▶ **Instructions for the task**:
Retype only what runs from the line with "Identify the location" through the end of the entries, exactly and in full, but omit any picture you find.

▶ **Recorded data**:
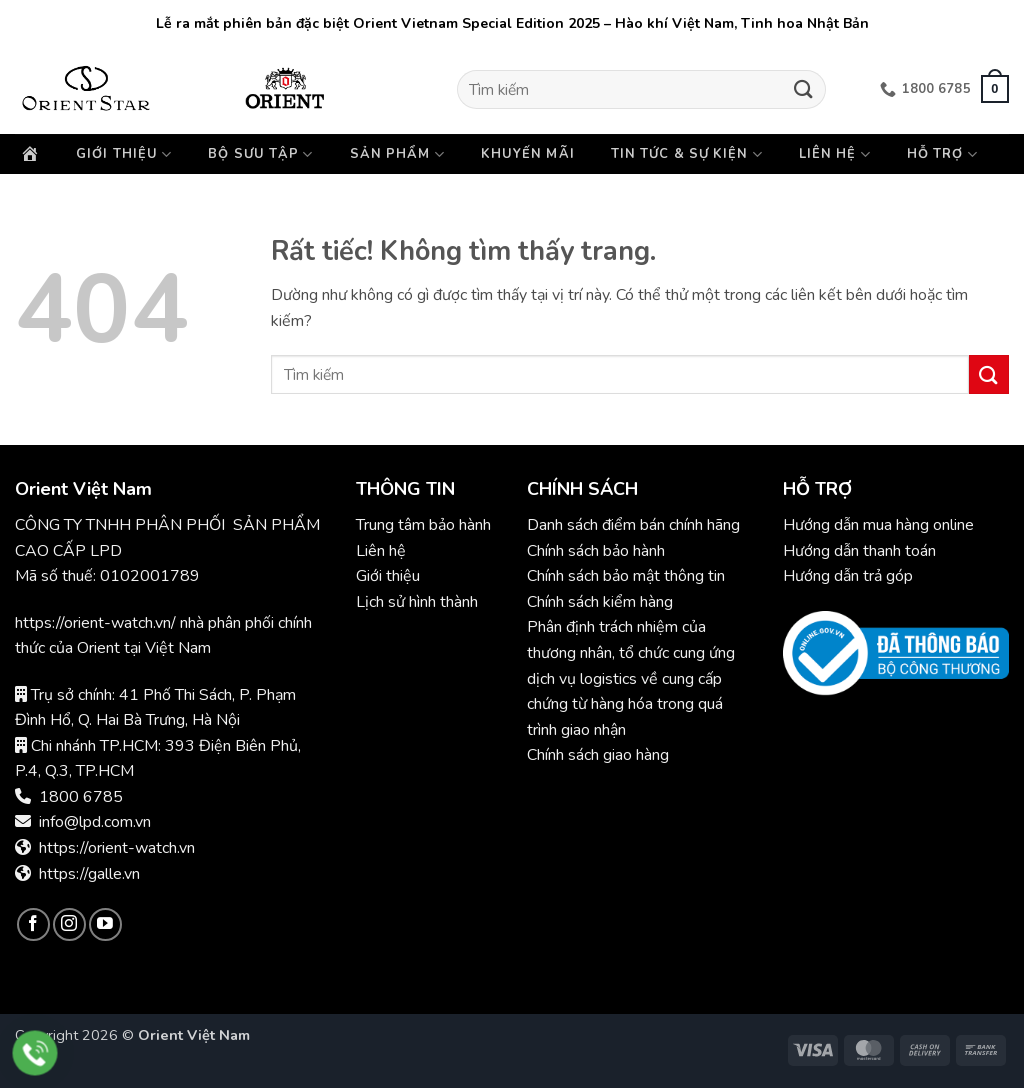 Image resolution: width=1024 pixels, height=1088 pixels. Describe the element at coordinates (95, 822) in the screenshot. I see `info@lpd.com.vn` at that location.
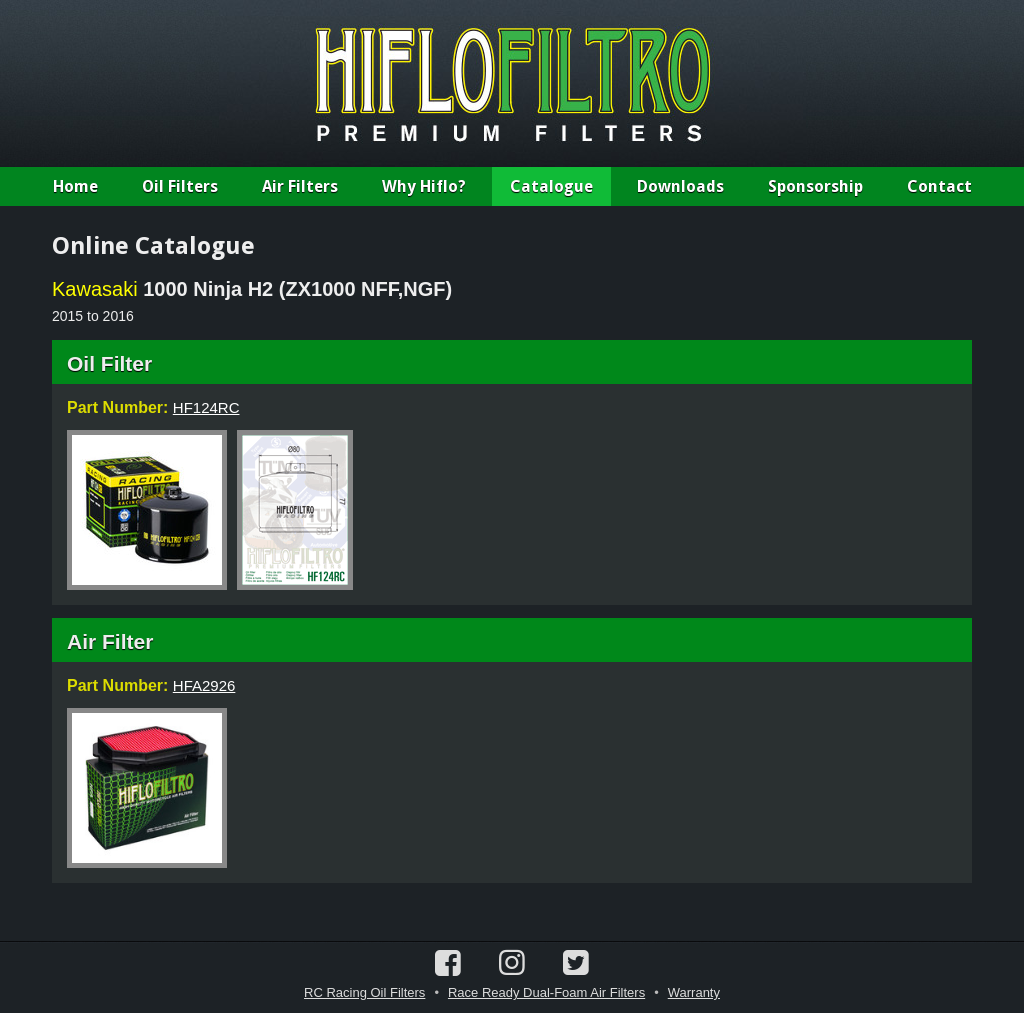 This screenshot has height=1013, width=1024. I want to click on Warranty, so click(694, 992).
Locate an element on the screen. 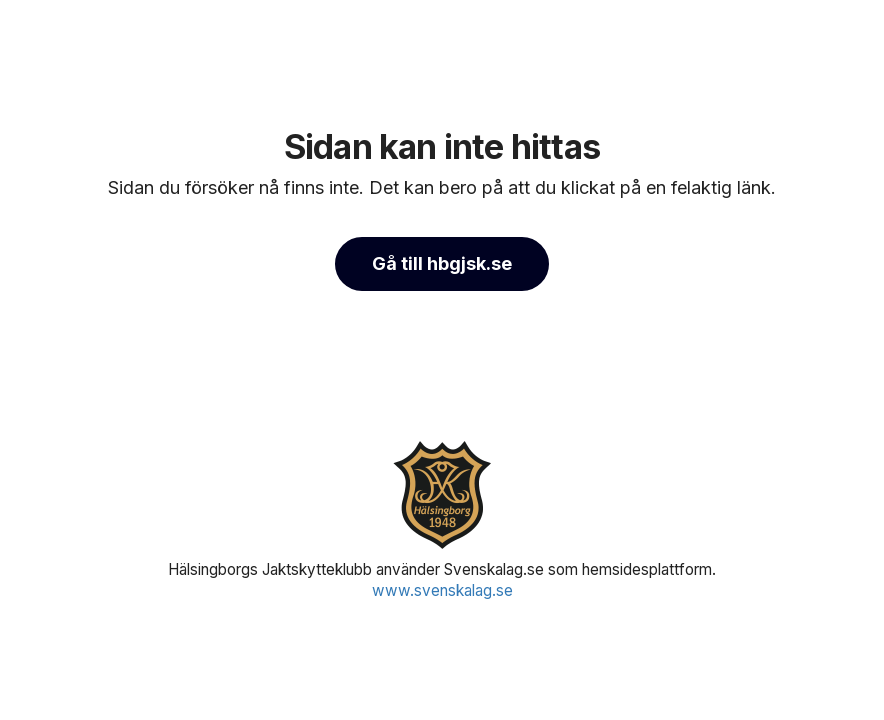 This screenshot has height=720, width=884. Gå till hbgjsk.se is located at coordinates (442, 263).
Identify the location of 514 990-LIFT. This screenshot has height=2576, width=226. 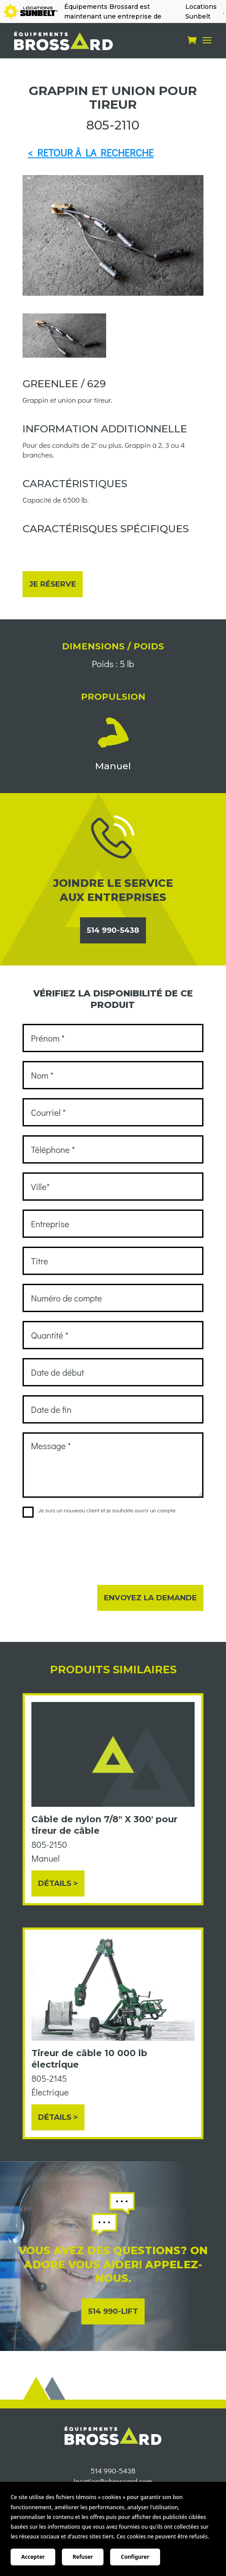
(113, 2311).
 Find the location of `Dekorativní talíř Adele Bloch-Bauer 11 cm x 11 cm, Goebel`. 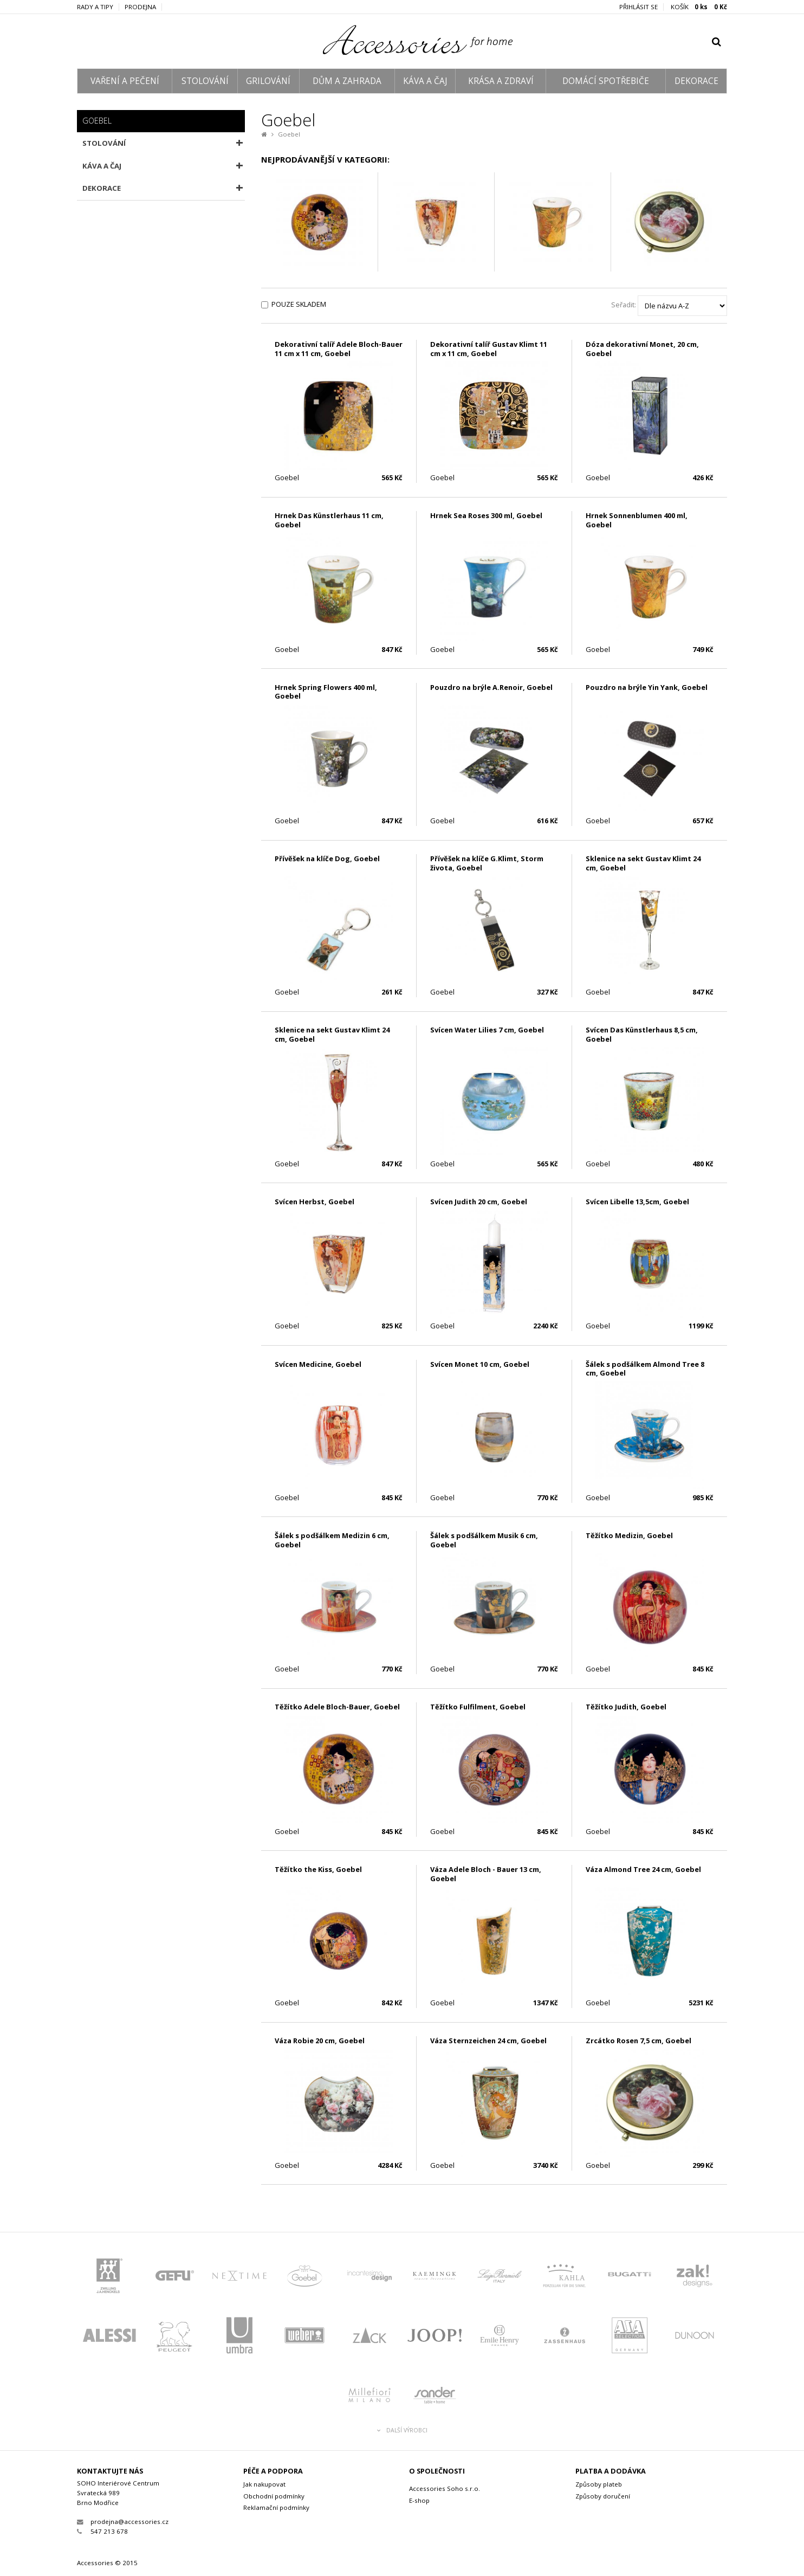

▶ **Solution to this problem**:
Identify the location of 514 990-LIFT. This screenshot has height=2576, width=226. 
(113, 2311).
 Find the location of `Dekorativní talíř Adele Bloch-Bauer 11 cm x 11 cm, Goebel`. 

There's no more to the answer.